TL;DR executivo
A NR-17 (Ergonomia) não é catálogo de mobiliário; é norma que exige adequação das condições de trabalho ao ** trabalhador** e vice-versa, considerando aspectos anatômicos, fisiológicos e psíquicos das naturezas de trabalho e de produção — linguagem próxima do texto legal consolidado. Na prática 2026, empresas precisam integrar NR-17 ao PGR (NR-1), incluindo riscos psicossociais e carga mental quando aplicável, evitando laudos que só fotografam teclado e ignoram metas, pausas e turno. LER/DORT continuam entre os afastamentos mais caros; prevenção passa por redesenho de tarefa, rotative de funções e manutenção real de pausa — não apenas treinamento “mantenha postura”.
Sumário
- Leitura legal e escopo prático
- Avaliação: métodos, evidência e limites
- Medidas hierárquicas e organização do trabalho
- LER/DORT: vigilância e aprendizado
- Integração NR-1, PCMSO e benefício previdenciário
- Erros comuns em laudos genéricos
- FAQ
- Referências
Leitura legal e escopo prático
A NR-17 cobre dimensionamento de mobiliário e ambientes de escritório e indústria, mas também movimentação de cargas, postos repetitivos e teleatendimento. A consolidação com NR-1 força o entendimento de que ergonomia é risco a inventariar e controlar, com cronograma e responsáveis.

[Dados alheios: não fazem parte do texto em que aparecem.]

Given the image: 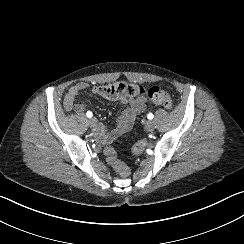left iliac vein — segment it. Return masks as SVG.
I'll return each instance as SVG.
<instances>
[{"label": "left iliac vein", "instance_id": "left-iliac-vein-1", "mask_svg": "<svg viewBox=\"0 0 244 244\" xmlns=\"http://www.w3.org/2000/svg\"><path fill=\"white\" fill-rule=\"evenodd\" d=\"M155 129V124L153 121H147L145 123V130L148 131V132H153Z\"/></svg>", "mask_w": 244, "mask_h": 244}]
</instances>
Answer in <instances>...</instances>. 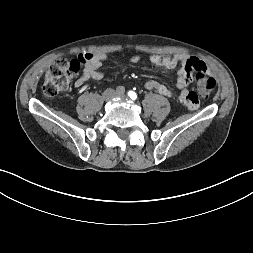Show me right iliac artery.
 I'll list each match as a JSON object with an SVG mask.
<instances>
[{
    "label": "right iliac artery",
    "instance_id": "obj_1",
    "mask_svg": "<svg viewBox=\"0 0 253 253\" xmlns=\"http://www.w3.org/2000/svg\"><path fill=\"white\" fill-rule=\"evenodd\" d=\"M124 92H125V88L123 86H118L116 88V93L117 94H124Z\"/></svg>",
    "mask_w": 253,
    "mask_h": 253
}]
</instances>
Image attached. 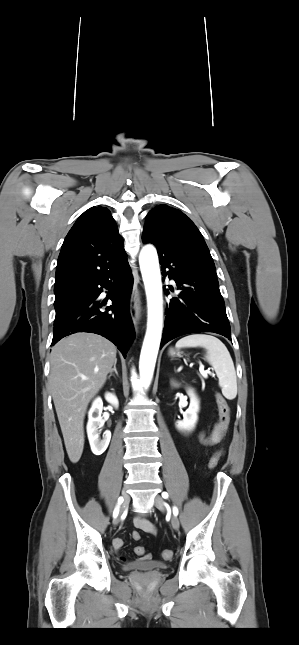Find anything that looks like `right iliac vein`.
<instances>
[{
	"label": "right iliac vein",
	"instance_id": "63e3f726",
	"mask_svg": "<svg viewBox=\"0 0 299 645\" xmlns=\"http://www.w3.org/2000/svg\"><path fill=\"white\" fill-rule=\"evenodd\" d=\"M121 497L123 498V504H122L121 512H123L124 509L128 506L129 501H130V497L127 494L125 489H123ZM118 523H119V517H116L114 519V521H113V524L117 525Z\"/></svg>",
	"mask_w": 299,
	"mask_h": 645
}]
</instances>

Para home office híbrido, política enterprise precisa definir quem fornece cadeira, suporte para notebook e iluminação mínima — “custo pessoal” não é defesa em ação coletiva.
Avaliação: métodos, evidência e limites
Boas avaliações combinam observação em pico de produção, entrevista estruturada (incluindo ritmo imposto por sistema), medições antropométricas ou checklists validados quando cabível, e triangulação com indicadores de absenteísmo e queixa. OWAS, RULA, REBA, OCRA e similares são ferramentas — não oráculos; escolha método coerente com exposição e documente por que.

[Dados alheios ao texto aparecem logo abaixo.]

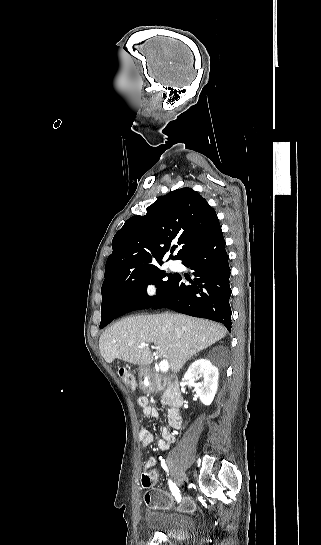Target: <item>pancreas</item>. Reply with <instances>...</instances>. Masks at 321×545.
Wrapping results in <instances>:
<instances>
[{"instance_id": "obj_1", "label": "pancreas", "mask_w": 321, "mask_h": 545, "mask_svg": "<svg viewBox=\"0 0 321 545\" xmlns=\"http://www.w3.org/2000/svg\"><path fill=\"white\" fill-rule=\"evenodd\" d=\"M151 371H149L148 375H150ZM153 375H156V373H153Z\"/></svg>"}]
</instances>
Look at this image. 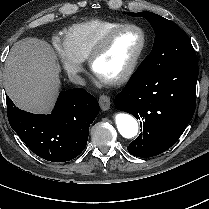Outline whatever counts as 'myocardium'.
<instances>
[{"label":"myocardium","mask_w":209,"mask_h":209,"mask_svg":"<svg viewBox=\"0 0 209 209\" xmlns=\"http://www.w3.org/2000/svg\"><path fill=\"white\" fill-rule=\"evenodd\" d=\"M129 29L137 30L141 34V45H140L139 49L137 50L136 54L132 58V60L129 63V65L127 66V68L121 74H119L115 77H111V78L100 76L99 74H97V72L95 70V64H96L97 60L106 51V49L108 48V46L111 43L112 38L118 32L123 31V30H129ZM147 43H148V36H147L146 31L142 27H140L136 24H132V23H120V24L112 27L111 29H109L100 38L98 43L93 48L92 52L90 53V55L88 57V65L90 67V70L97 77V79H99L101 82L108 84V85H119L124 82H127L128 80H130L134 76L135 72L137 71V68L142 60L145 49L147 47Z\"/></svg>","instance_id":"1"}]
</instances>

Erro: copiar tabela de multinacional com ciclo de 12 s quando a linha local roda 9 s após lean.
Medidas hierárquicas e organização do trabalho
Primeiro: reduzir exigência biomecânica por engenharia (fixtures, balanço de empunhador, pick-to-light). Segundo: organização — pausas realmente tomadas, rodizio sem punir produtividade em silêncio. Terceiro: capacitação e EPI quando residual. Metas individuais que impedem pausa legal são risco psicossocial e ergonômico ao mesmo tempo.
LER/DORT: vigilância e aprendizado
Cada caso de notificação de doença relacionada à sobrecarga deveria disparar reanálise do posto, não apenas atestado. Em PCMST, indicadores de sinais precoces (discomfort survey com depara anônimo) ajudam antes do CID em afastamento.
Integração NR-1, PCMSO e benefício previdenciário
PCMSO sem ergonomia vira paleativo; exame não corrige velocidade. Alinhe PCMSO com medidas do PGR. PPP e nexo previdenciário exigem histórico coerente — divergência entre PPRA (“baixo risco”) e 10 afastamentos no mesmo setor destrói credibilidade.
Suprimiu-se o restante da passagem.